Novelarium : aux origines du concept
Je crois qu'il est temps de vous parler d'un projet dans lequel je me suis beaucoup investi ces derniers temps.
À l'origine : un constat et une frustration
Je participe régulièrement à des concours ou des appels à textes en tous genres, thématiques ou athématiques. Je ponce mes nouvelles, j'envoie… puis viens l'attente… longue, voire très longue…
Souvent (très souvent) cela se solde par un refus. Les raisons ne manquent pas. Le comité de lecture a aimé, mais ils avaient déjà arrêté leur choix sur un texte au thème similaire. Texte pas assez neutre, ou pas assez engagé, suivant la cible de la maison d'édition. Je pourrais continuer longtemps la liste, toujours est-il que mon texte est là, il existe, il me plaît. Mais qu'en faire? Et je ne pense pas être le seul à me poser ce genre de question.
Le dilemme qui paralyse souvent les auteurs, l'ancien moi y compris, peut se résumer ainsi : soit je publie mon texte (sur mon blog ou sur n'importe quelle plateforme d'autopublication) et j'accepte qu'il ne puisse plus jamais être publié à l'avenir, la majorité des revues exigeant de l'inédit; soit je le laisse dormir sur mon disque dur en espérant pouvoir le recaser un jour.
Pas franchement satisfaisant, n'est-ce pas? Surtout qu'attirer des lecteurs en nombre sur un blog n'est pas chose aisée. Sans compter que ce choix ne concerne pas que les textes refusés. Dans le cas d'une sélection, le texte est publié assorti généralement d'une période d'exclusivité. Et une fois celle-ci écoulée? Retour à la case départ.
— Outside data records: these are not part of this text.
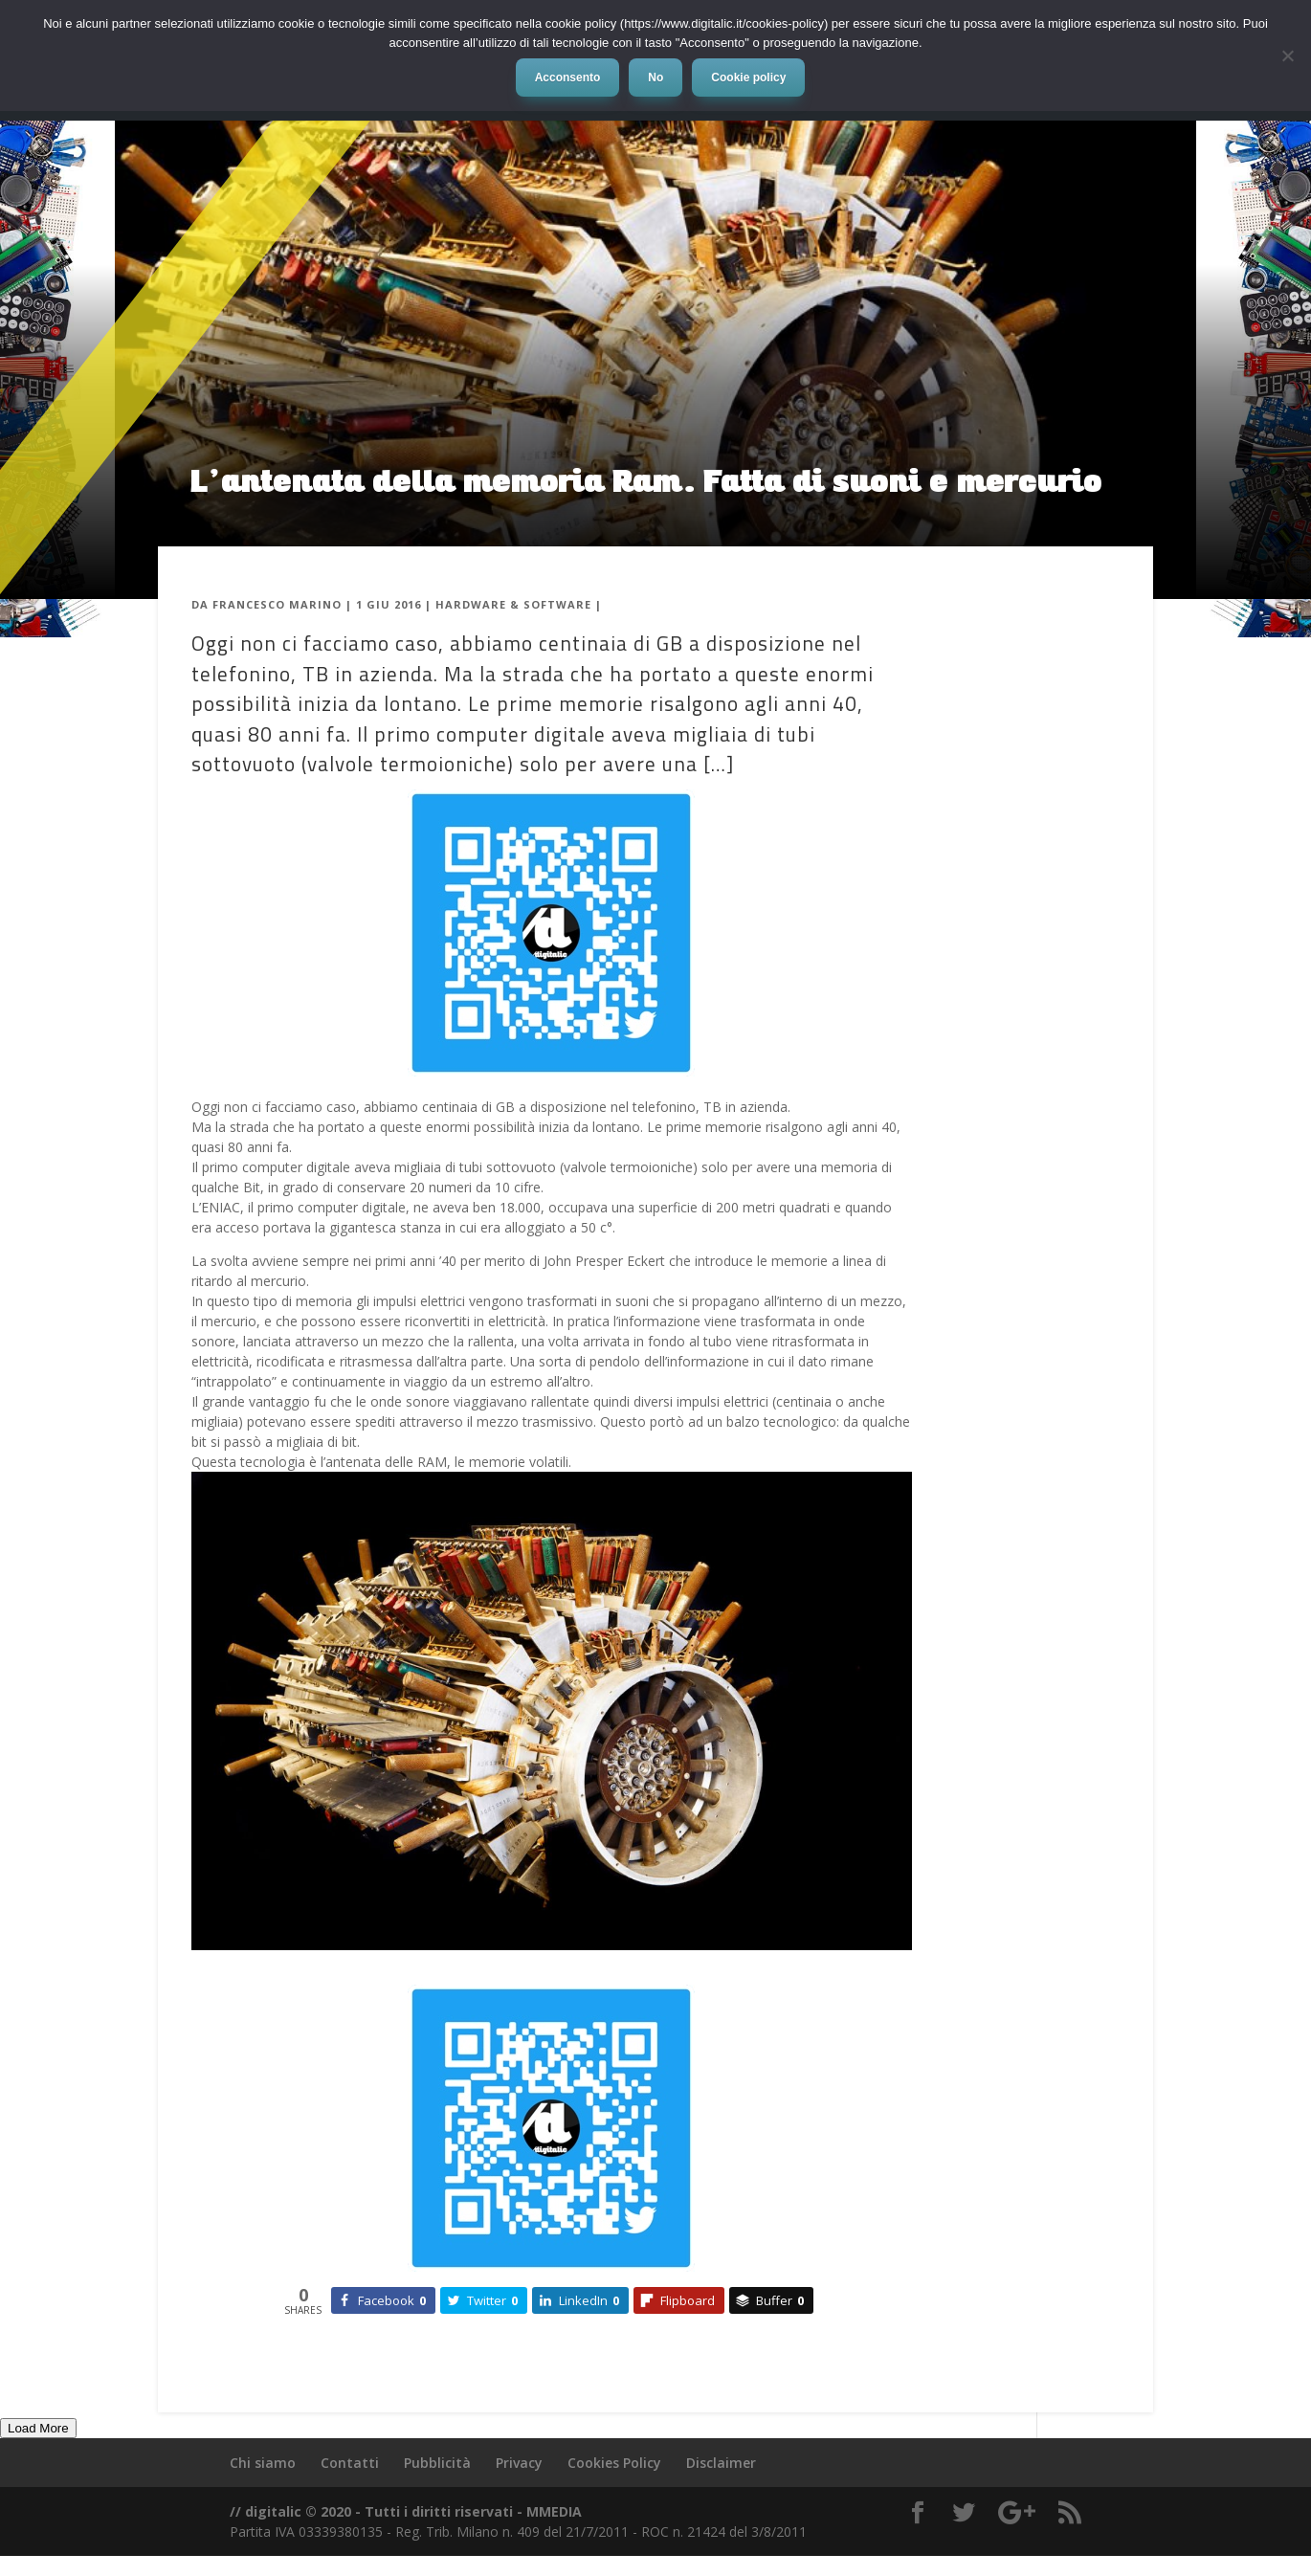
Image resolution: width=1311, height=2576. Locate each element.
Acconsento (568, 77)
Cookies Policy (614, 2463)
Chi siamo (263, 2463)
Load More (38, 2428)
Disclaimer (721, 2463)
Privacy (519, 2463)
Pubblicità (437, 2463)
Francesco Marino (277, 604)
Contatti (350, 2463)
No (655, 77)
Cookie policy (748, 77)
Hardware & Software (513, 604)
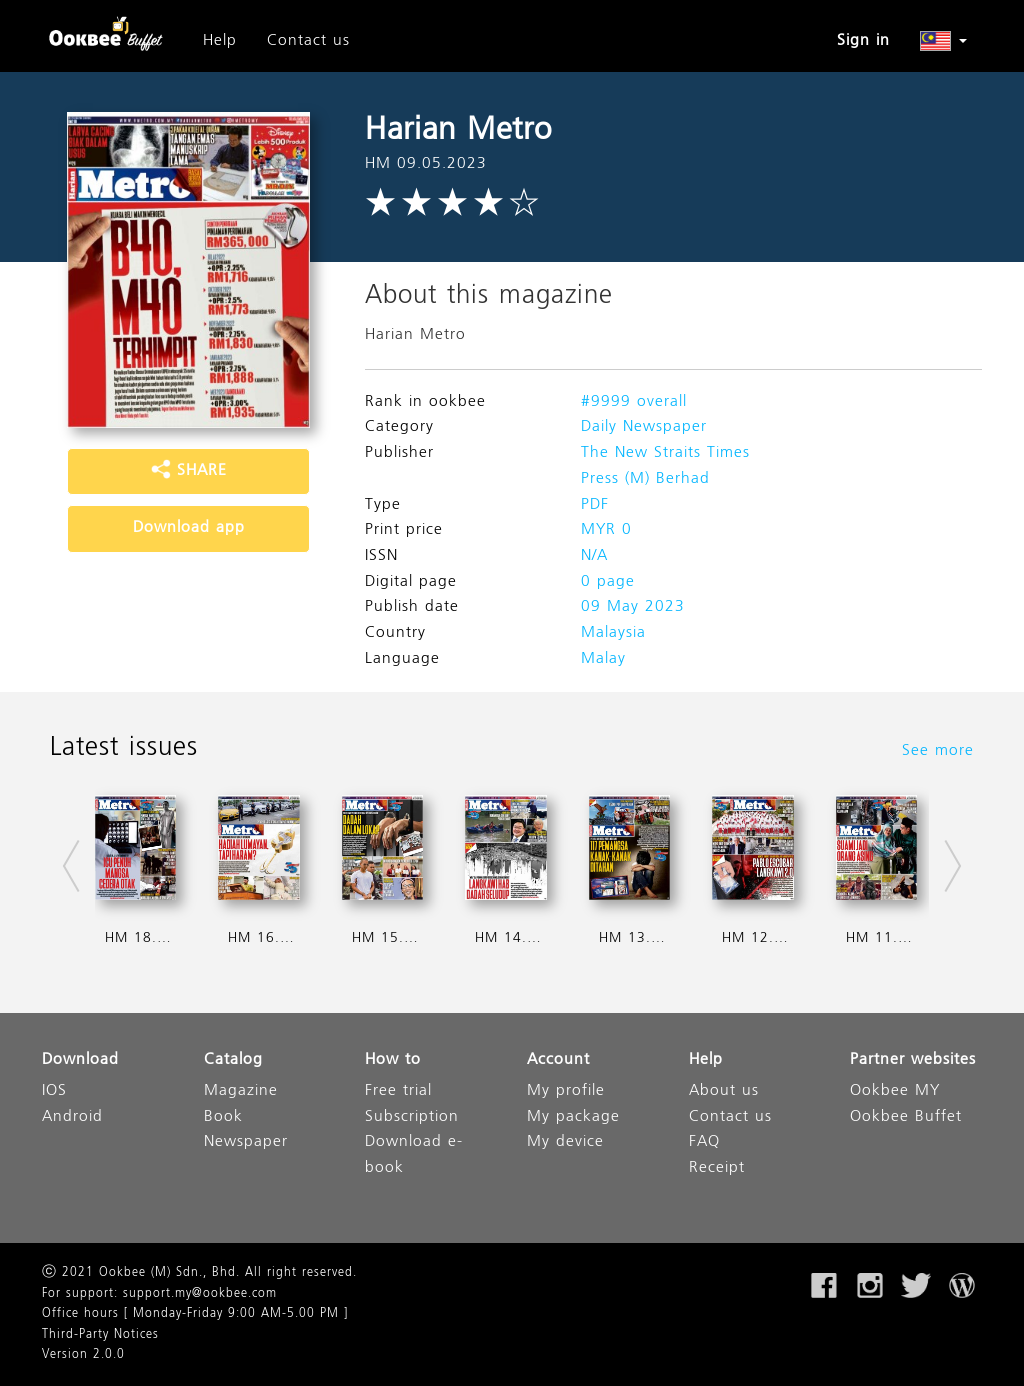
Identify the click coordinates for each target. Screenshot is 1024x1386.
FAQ (704, 1142)
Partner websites (913, 1060)
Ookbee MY (895, 1091)
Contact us (308, 41)
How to (393, 1060)
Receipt (717, 1168)
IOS (54, 1091)
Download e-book (414, 1155)
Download (80, 1060)
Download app (189, 528)
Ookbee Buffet (906, 1117)
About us (724, 1091)
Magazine (241, 1091)
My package (573, 1117)
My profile (566, 1091)
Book (223, 1117)
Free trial (398, 1091)
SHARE (189, 471)
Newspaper (246, 1142)
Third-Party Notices (100, 1335)
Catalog (233, 1060)
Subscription (412, 1117)
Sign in (863, 41)
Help (220, 41)
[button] (943, 41)
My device (565, 1142)
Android (72, 1117)
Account (558, 1060)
Un contexte de recul global de la lecture
Étude du CNL après étude du CNL, les chiffres se font de plus en plus alarmants. J'ai failli tomber de ma chaise en avril lorsque j'ai entendu cette statistique : la moitié des 12-19 ans ne savent pas qu'il existe des auteurs vivants.
On peut faire l'autruche et se dire qu'en continuant de faire pareil, ça va s'améliorer (c'est la définition de la folie au passage), ou bien se demander s'il ne faut pas changer d'approche.
Être publié c'est bien, être lu c'est mieux!
C'est de la somme de ces deux réflexions qu'est née l'idée de Novelarium : une WebApp dédiée à la littérature courte, levant un maximum de barrières entre les créateurs et les lecteurs. L'utilisateur indique le temps qu'il a devant lui (la durée de son trajet en transport en commun au hasard), un genre en particulier s'il le désire, et en deux clics il peut commencer à lire de la littérature. En option, la possibilité d'affiner via un filtre géographique pour découvrir les auteurs autour de chez soi, ou bien pour s'imprégner de l'ambiance de la ville que l'on va découvrir lors du prochain week-end.
Si je vous en parle, c'est que le projet prend forme avec l'ouverture de la soumission aux auteurs. La promotion se limite pour le moment aux forums d'écrivains, le temps de corriger les derniers bugs et de faire progresser la plateforme grâce à leurs retours.